Микиели впоследствии обвинял ее, что она вершила свою личную месть, sua vendetta. Разумеется, флорентийка ненавидела Колиньи, как ненавидела Лотарингского кардинала. Но она не сосредоточилась исключительно на этой ненависти. Рыдая на своей молитвенной скамеечке, она равно проклинала и сторонников Гизов, этих фанатиков, которыми полнился Париж и которые, дабы воспрепятствовать победе протестантов, готовы были даже посягнуть на престол. Она проклинала Сен-Кантен, испанское вторжение, роковые происки англичан.
Уроки ее наставника Макиавелли ожили в ее памяти. Государь не жесток, когда применяет жестокость на «благо народа», и не следует колебаться насчет смерти одного человека, если его смерть избавит подданных от бесконечных напастей.
Гизы не выступили на чьей-либо стороне во время дебатов о войне. Кардинал Лотарингский находился в Риме с мая. Герцог Генрих и его братья мало показывались в Лувре и ничего не говорили.
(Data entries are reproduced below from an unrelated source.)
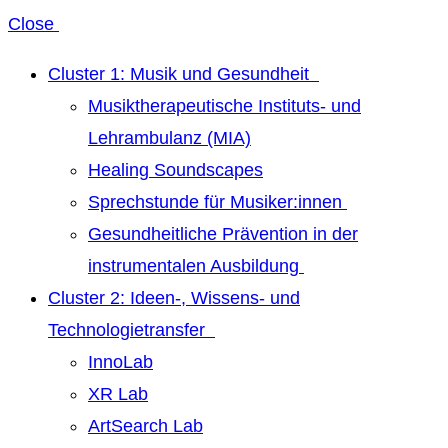
Close
Cluster 1: Musik und Gesundheit
Musiktherapeutische Instituts- und
Lehrambulanz (MIA)
Healing Soundscapes
Sprechstunde für Musiker:innen
Gesundheitliche Prävention in der
instrumentalen Ausbildung
Cluster 2: Ideen-, Wissens- und
Technologietransfer
InnoLab
XR Lab
ArtSearch Lab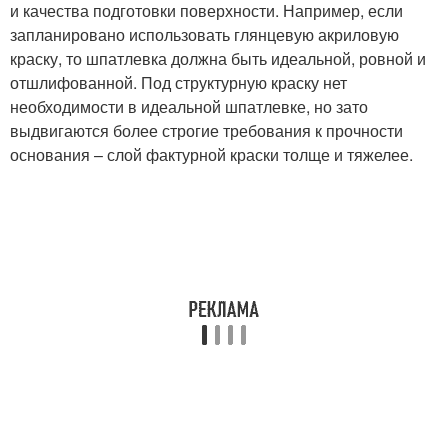
и качества подготовки поверхности. Например, если
запланировано использовать глянцевую акриловую
краску, то шпатлевка должна быть идеальной, ровной и
отшлифованной. Под структурную краску нет
необходимости в идеальной шпатлевке, но зато
выдвигаются более строгие требования к прочности
основания – слой фактурной краски толще и тяжелее.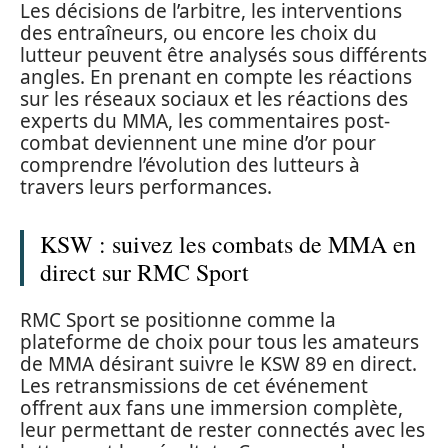
Les décisions de l’arbitre, les interventions
des entraîneurs, ou encore les choix du
lutteur peuvent être analysés sous différents
angles. En prenant en compte les réactions
sur les réseaux sociaux et les réactions des
experts du MMA, les commentaires post-
combat deviennent une mine d’or pour
comprendre l’évolution des lutteurs à
travers leurs performances.
KSW : suivez les combats de MMA en
direct sur RMC Sport
RMC Sport se positionne comme la
plateforme de choix pour tous les amateurs
de MMA désirant suivre le KSW 89 en direct.
Les retransmissions de cet événement
offrent aux fans une immersion complète,
leur permettant de rester connectés avec les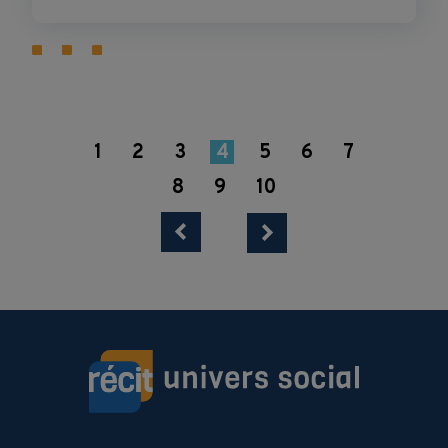
1
2
3
4
5
6
7
8
9
10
Тем не менее трудно было бы не догадываться, что у них на уме. Лотарингцы ненавидели адмирала не только как главу партии, с которой они столь безжалостно бились, но прежде всего как убийцу Гиза-старшего. Какова бы ни была истина, ничто не мешало им верить, что Польтро де Мере был человеком, посланным Колиньи; ничто не убедило бы их пренебречь честью, отказавшись от мести. И эту месть они откладывали ввиду необходимости повиновения королю, или, скорее, из-за боязни королевы-матери. Но таким образом создавалась великая иллюзия, что бездействующие Гизы будут спокойно взирать на то, как их враги движутся к власти и готовятся освобождать Нидерланды в ущерб королю Испании, их покровителю, союзнику и спонсору.
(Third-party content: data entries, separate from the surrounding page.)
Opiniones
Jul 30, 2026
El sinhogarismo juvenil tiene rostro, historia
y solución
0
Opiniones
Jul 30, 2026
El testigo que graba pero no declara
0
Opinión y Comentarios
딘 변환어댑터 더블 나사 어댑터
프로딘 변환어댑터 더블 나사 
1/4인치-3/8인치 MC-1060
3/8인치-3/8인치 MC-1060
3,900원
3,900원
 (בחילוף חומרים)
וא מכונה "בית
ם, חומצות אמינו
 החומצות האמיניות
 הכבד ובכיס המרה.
Определенные заявления, известное бахвальство кардинала Лотарингского, получившее распространение на другой день после Варфоломеевской ночи, могли бы дать повод думать, что с апреля месяца они помышляли об убийстве Колиньи и глав кальвинистов, приглашенных ко двору вместе с Генрихом Наваррским. Столь известные историки, как Люсьен Ромье, защищали этот тезис после того, как тщетно искали следов злого умысла в действиях и письмах королевы-матери. Среди противоположных аргументов громче всех звучат слова Марьежоля: кардинал не стал бы всеми правдами и неправдами препятствовать получению особого разрешения, если бы это бракосочетание было необходимо для успеха его плана.
В такой позиции принято сомневаться. Но неоспоримо, что то ли для нападения, то ли для обороны Гизы приняли самые основательные меры. В конце 1571 г. маршал де Монморанси дал королю знать, что число их приверженцев в Париже возрастает, «они берут в наем комнаты в разных кварталах и проводят ночи в тайных совещаниях. Они стремятся обзавестись оружием, особенно — коротким, посредством которого можно быстро совершать расправы внутри помещений и на улице». Среди прочих замыслов, о которых уведомлял губернатор Парижа, было следующее: «полагают, что, в частности, у них есть намерение осадить адмирала в его доме».
Отель Гизов, неприступная крепость, расположенная в центре города, ревниво хранила свои тайны, между тем инспирируемый ими гром воодушевлял католиков и приводил в ряды Гизов новых сторонников. Громы и молнии исходили и от церквей, где проповедники, что ни день, проклинали еретиков и чудовищную свадьбу их главы. Кое-кто прибывал из Испании, Италии под видом студентов, чтобы раздуть священное негодование. Епископ Сорбен в открытую угрожал королю: выдавая свою сестру за Бурбона, он поставил себя наравне с Исавом, от которого право первородства перейдет Иакову (подразумевался герцог Анжуйский).
В 1563 г. ни власть короля, ни единство Франции не сохранились бы, если бы две партии не смогли нейтрализовать одна другую. Королева-мать должна была, разумеется, об этом помнить. Одна против стольких недругов, она не видела никакого средства избежать полной катастрофы, кроме одного: умертвить Колиньи руками Гизов, а затем Гизов руками мстителей за Колиньи.
Все документы доказывают, что она думала именно так. В наше время подобные мысли представляются недостойными для главы государства. Но в этом не было ничего необычного для людей Ренессанса. Людовик XI, Генрих VIII, Елизавета, Филипп II и большая часть итальянских князей состязались в коварстве и жестокости, не имея оправдания в виде столь великой угрозы.
Справедливо противопоставление методов госпожи Медичи методам Генриха IV. Но Генрих IV никогда не обрел бы могущества, если бы цели, аналогичные тем, что не удалось реализовать в 1572 г., не оказались бы достигнутыми в 1588-89 гг., если бы убийство Генриха III, последовавшее в ответ на убийство герцога Гиза, не открыло бы ему дорогу к трону.